As Appeared in The June 2009 Middle American News
Homosexual victims of violence would gain new federal protections under a revived and expanded “hate crimes” bill passed on April 29 by the U.S. House of Representatives on a 249-175 vote. The legislation— attacked by Rep. Lamar Smith, R-Texas, as “dividing America” by singling out a special group for protection— provides a financial bonanza to state and local authorities, with grants for investigation and prosecution of “hate crimes.”
The bill, which adds protections based on sexual orientation, gender, gender identity and disability, is now pending before the U.S. Senate. The change is a radical and unwise one. Current law only permits federal prosecutions against crimes based on race, religion, color or national origin – and only when victims are engaged in federally protected activity such as voting.
President Barack Obama crows that “we’ve begun the work off remaking America” – and no doubt that’s why he supports this legislation which essentially makes it illegal to think certain things. If someone kills or rapes somebody, he should be prosecuted for murder or rape. What that person may have been thinking in the commission of such a crime is irrelevant.
The bill is named for Matthew Shepard, a homosexual who was beaten to death in Wyoming in 1998. The homosexual rights lobby used this case to launch a national public relations campaign to establish new “hate crimes”— yet ironically the Shepard case serves to underscore why this “hate crimes” bill is unnecessary. Shepard’s attackers were successfully prosecuted without homosexuals being designated as a protected class.
Proponents seek to add “gender identity” to current law because they claim these crimes have rising in recent years. But the FBI reports that such attacks have remained constant – between 7,000 and 9,000 a year nationwide— since 1992. By the way, there are many cases of homosexuals attacking, abusing and killing straight males, especially young boys, but the gay rights lobby and their media allies could care less about that,
Republicans in the House did an admirable job of fighting back, but they couldn’t bring enough Democrats over to their side to block the bill. (House GOP leader John Boehner, R-Ohio, said the bill makes him “want to throw up.”)

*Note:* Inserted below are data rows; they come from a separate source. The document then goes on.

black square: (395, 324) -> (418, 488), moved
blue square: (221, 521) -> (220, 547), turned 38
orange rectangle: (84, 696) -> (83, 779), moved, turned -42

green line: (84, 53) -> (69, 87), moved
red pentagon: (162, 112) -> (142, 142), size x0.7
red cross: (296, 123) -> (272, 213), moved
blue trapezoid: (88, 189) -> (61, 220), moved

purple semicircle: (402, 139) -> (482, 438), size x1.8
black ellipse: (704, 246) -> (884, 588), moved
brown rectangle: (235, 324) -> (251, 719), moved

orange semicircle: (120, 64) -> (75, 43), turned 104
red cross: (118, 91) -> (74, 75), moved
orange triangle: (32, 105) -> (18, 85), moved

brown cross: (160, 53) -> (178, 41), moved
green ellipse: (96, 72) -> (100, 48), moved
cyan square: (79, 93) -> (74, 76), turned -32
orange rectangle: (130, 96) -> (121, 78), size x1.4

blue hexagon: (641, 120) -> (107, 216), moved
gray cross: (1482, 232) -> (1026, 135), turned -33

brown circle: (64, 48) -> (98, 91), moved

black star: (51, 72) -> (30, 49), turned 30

Perhaps a recent Washington Times editorial puts this legislative fight in proper perspective:
“ (T)he motivation isn’t about punishing crime as much as it is about controlling certain thoughts and views. Once homosexuals become a special class protected by hate-crime legislation, the back door is open to prosecuting those who speak out against homosexuality and same-sex marriage. (The) House vote was really about creating thought crimes to further the liberal agenda.”